[Dataset entries]
□ □ □
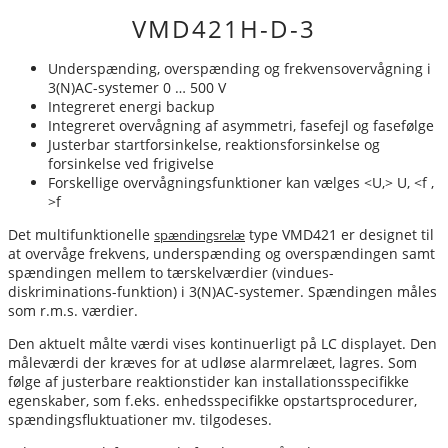
VMD421H-D-3
Underspænding, overspænding og frekvensovervågning i
3(N)AC-systemer 0 … 500 V
Integreret energi backup
Integreret overvågning af asymmetri, fasefejl og fasefølge
Justerbar startforsinkelse, reaktionsforsinkelse og
forsinkelse ved frigivelse
Forskellige overvågningsfunktioner kan vælges <U,> U, <f ,
>f
Det multifunktionelle
type VMD421 er designet til
spændingsrelæ
at overvåge frekvens, underspænding og overspændingen samt
spændingen mellem to tærskelværdier (vindues-
diskriminations-funktion) i 3(N)AC-systemer. Spændingen måles
som r.m.s. værdier.
Den aktuelt målte værdi vises kontinuerligt på LC displayet. Den
måleværdi der kræves for at udløse alarmrelæet, lagres. Som
følge af justerbare reaktionstider kan installationsspecifikke
egenskaber, som f.eks. enhedsspecifikke opstartsprocedurer,
spændingsfluktuationer mv. tilgodeses.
□ □ □
• To do: Apart from the images, please copy every line of the data exactly as written.

• Output for this exercise:
VMD421H-D-3
Underspænding, overspænding og frekvensovervågning i
3(N)AC-systemer 0 … 500 V
Integreret energi backup
Integreret overvågning af asymmetri, fasefejl og fasefølge
Justerbar startforsinkelse, reaktionsforsinkelse og
forsinkelse ved frigivelse
Forskellige overvågningsfunktioner kan vælges <U,> U, <f ,
>f
Det multifunktionelle
type VMD421 er designet til
spændingsrelæ
at overvåge frekvens, underspænding og overspændingen samt
spændingen mellem to tærskelværdier (vindues-
diskriminations-funktion) i 3(N)AC-systemer. Spændingen måles
som r.m.s. værdier.
Den aktuelt målte værdi vises kontinuerligt på LC displayet. Den
måleværdi der kræves for at udløse alarmrelæet, lagres. Som
følge af justerbare reaktionstider kan installationsspecifikke
egenskaber, som f.eks. enhedsspecifikke opstartsprocedurer,
spændingsfluktuationer mv. tilgodeses.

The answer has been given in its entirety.